Visually Enforced

a blog by Gaston Sanchez


Pretty Tree Graph

Posted on July 05, 2014

In this post I’m sharing the code snippet in R I used to get a pretty graph to visualize dendrograms and clusters in an alternative way.


Recipe

The general recipe consists of the following steps:

  1. Obtain a distance matrix from your data set with dist()
  2. Perform a hierarchical clustering analysis with hclust()
  3. Examine the dendrogram to determine the number of clusters
  4. Cut the dendrogram to obtain clusters with cutree()
  5. Convert cluster structure into a "phylo" object with as.phylo()
  6. Use the tree nodes from the "phylo" object to obtain a graph with graph.edgelist()
  7. Obtain a graph layout, in this case with layout.auto()
  8. Plot the data with the x-y coordinates from the graph layout!

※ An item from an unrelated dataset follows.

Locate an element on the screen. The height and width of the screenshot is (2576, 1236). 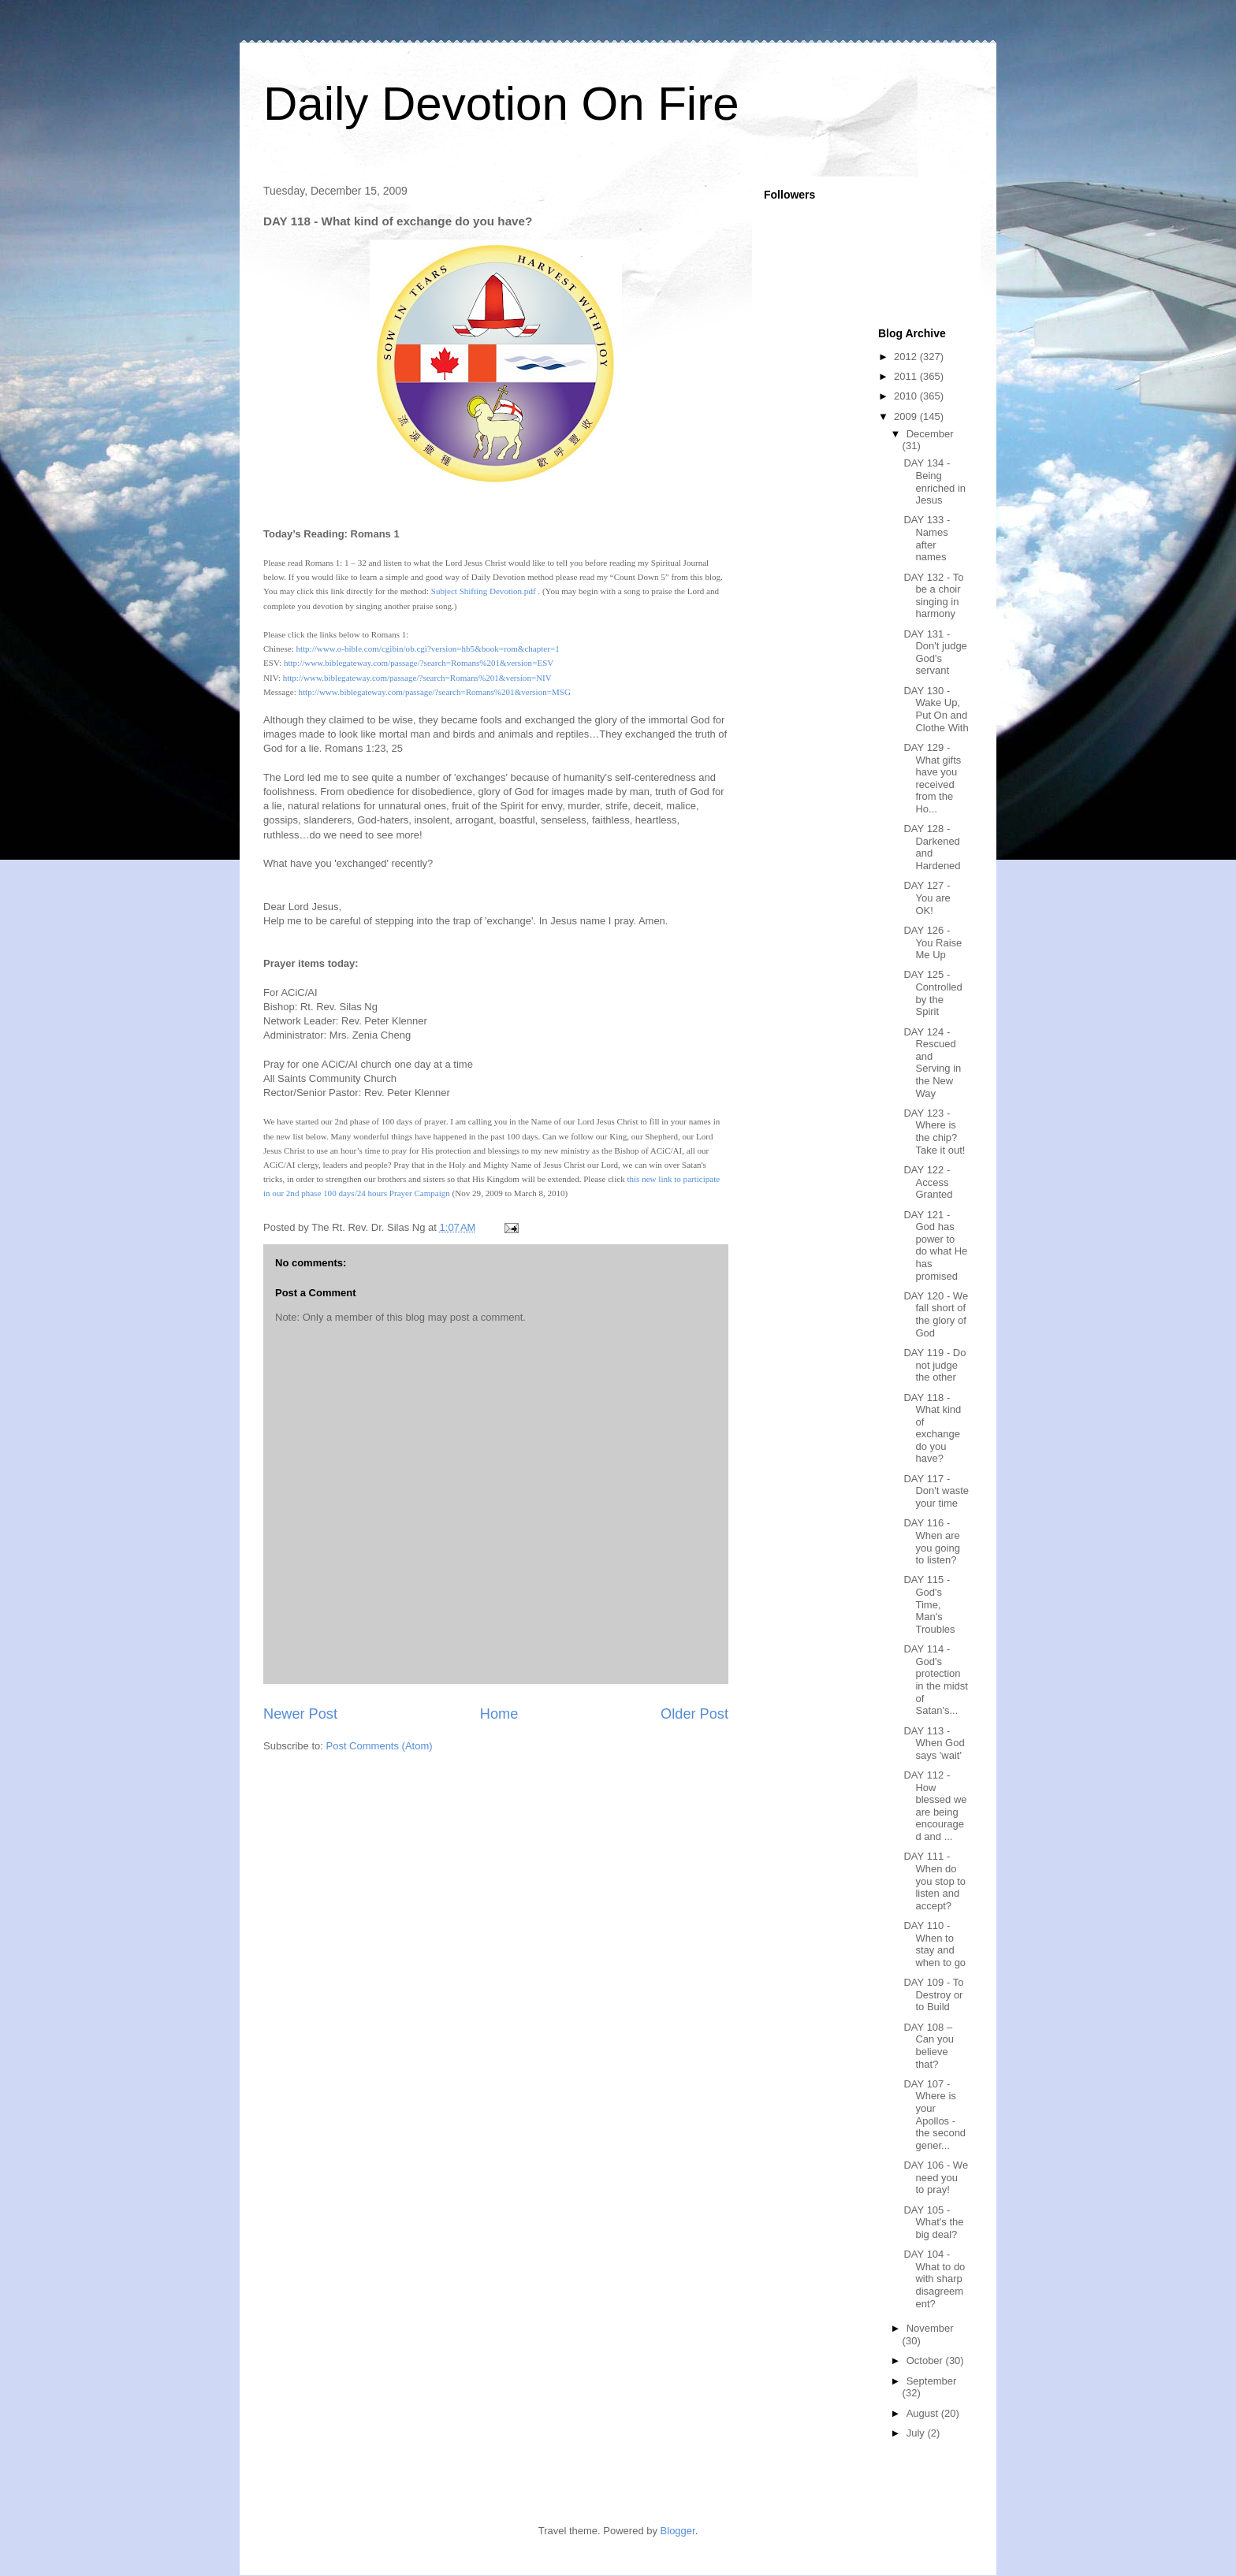
2012 is located at coordinates (907, 356). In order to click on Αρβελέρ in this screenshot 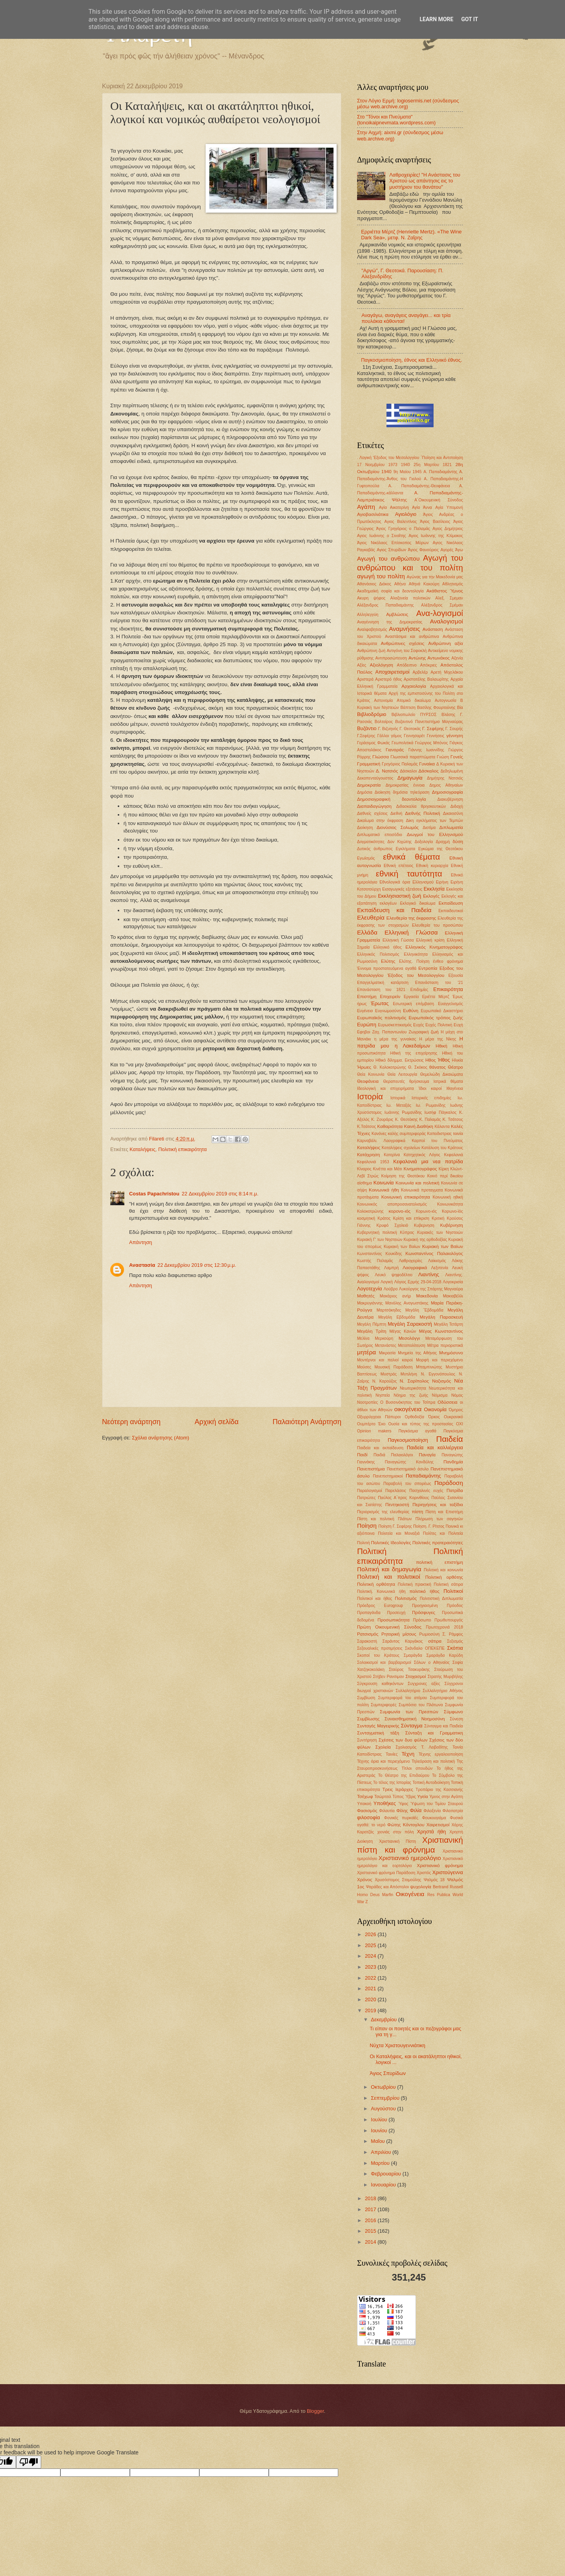, I will do `click(420, 672)`.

Example with data “USArrests”

For this example I’m going to use the data set USArrests that comes with R. The idea is to get a dendrogram from a hierarchical clustering analysis. For illustration purposes I’m going to cut the dendrogram in 4 clusters.

# distance matrix 
dist_usarrests = dist(USArrests)

# hierarchical clustering analysis
clus_usarrests = hclust(dist_usarrests, method = "ward.D")

# plot dendrogram
plot(clus_usarrests, hang = -1)


Code in R: Pretty Tree Graph

Once we have the “not very outstanding” dendrogram, we can do some data wrangling in order to obtain a better layout to display the obtained clusters in a very appealing visual way. Here’s the code snippet in R (feel free to adapt it for your own visualizations).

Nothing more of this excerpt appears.